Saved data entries
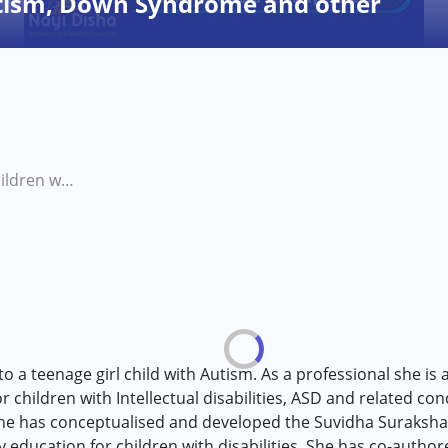
utism, Down Syndrome and other
Puberty in children with Autism, Down Syndrome and other developmental disabilities
o a teenage girl child with Autism. As a professional she is a
 children with Intellectual disabilities, ASD and related con
 she has conceptualised and developed the Suvidha Suraksha 
 education for children with disabilities. She has co-auth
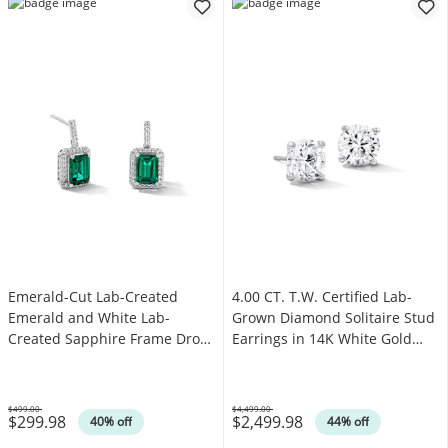
Emerald-Cut Lab-Created
4.00 CT. T.W. Certified Lab-
Emerald and White Lab-
Grown Diamond Solitaire Stud
Created Sapphire Frame Drop
Earrings in 14K White Gold
Earrings in Sterling Silver
(F/SI2)
$499.00
$4,499.00
$299.98
$2,499.98
Was
Was
40% off
44% off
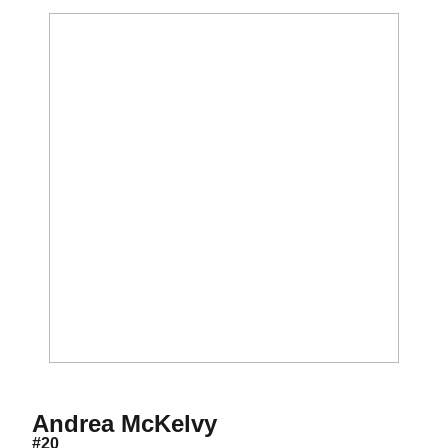
Season 2002
Andrea McKelvy
#20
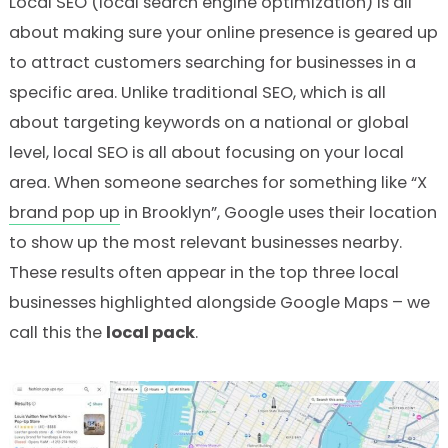
Local SEO (local search engine optimization) is all
about making sure your online presence is geared up
to attract customers searching for businesses in a
specific area. Unlike traditional SEO, which is all
about targeting keywords on a national or global
level, local SEO is all about focusing on your local
area. When someone searches for something like “X
brand pop up
in Brooklyn”, Google uses their location
to show up the most relevant businesses nearby.
These results often appear in the top three local
businesses highlighted alongside Google Maps – we
call this the
local pack
.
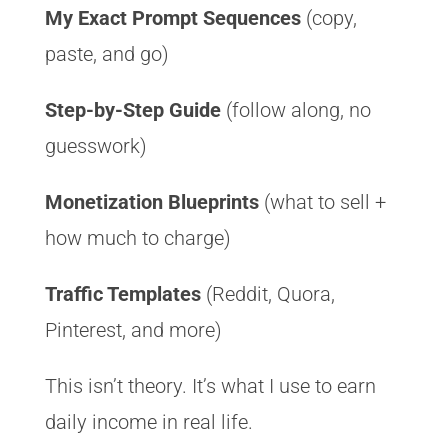
My Exact Prompt Sequences
(copy,
paste, and go)
Step-by-Step Guide
(follow along, no
guesswork)
Monetization Blueprints
(what to sell +
how much to charge)
Traffic Templates
(Reddit, Quora,
Pinterest, and more)
This isn’t theory. It’s what I use to earn
daily income in real life.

• [Task brief]: Give back each entry verbatim but drop its pictures.

• [Result for this task]:
utism, Down Syndrome and other
Puberty in children with Autism, Down Syndrome and other developmental disabilities
o a teenage girl child with Autism. As a professional she is a
 children with Intellectual disabilities, ASD and related con
 she has conceptualised and developed the Suvidha Suraksha 
 education for children with disabilities. She has co-auth
Emerald-Cut Lab-Created
4.00 CT. T.W. Certified Lab-
Emerald and White Lab-
Grown Diamond Solitaire Stud
Created Sapphire Frame Drop
Earrings in 14K White Gold
Earrings in Sterling Silver
(F/SI2)
$499.00
$4,499.00
$299.98
$2,499.98
Was
Was
40% off
44% off
Season 2002
Andrea McKelvy
#20
Local SEO (local search engine optimization) is all
about making sure your online presence is geared up
to attract customers searching for businesses in a
specific area. Unlike traditional SEO, which is all
about targeting keywords on a national or global
level, local SEO is all about focusing on your local
area. When someone searches for something like “X
brand pop up
in Brooklyn”, Google uses their location
to show up the most relevant businesses nearby.
These results often appear in the top three local
businesses highlighted alongside Google Maps – we
call this the
local pack
.
My Exact Prompt Sequences
(copy,
paste, and go)
Step-by-Step Guide
(follow along, no
guesswork)
Monetization Blueprints
(what to sell +
how much to charge)
Traffic Templates
(Reddit, Quora,
Pinterest, and more)
This isn’t theory. It’s what I use to earn
daily income in real life.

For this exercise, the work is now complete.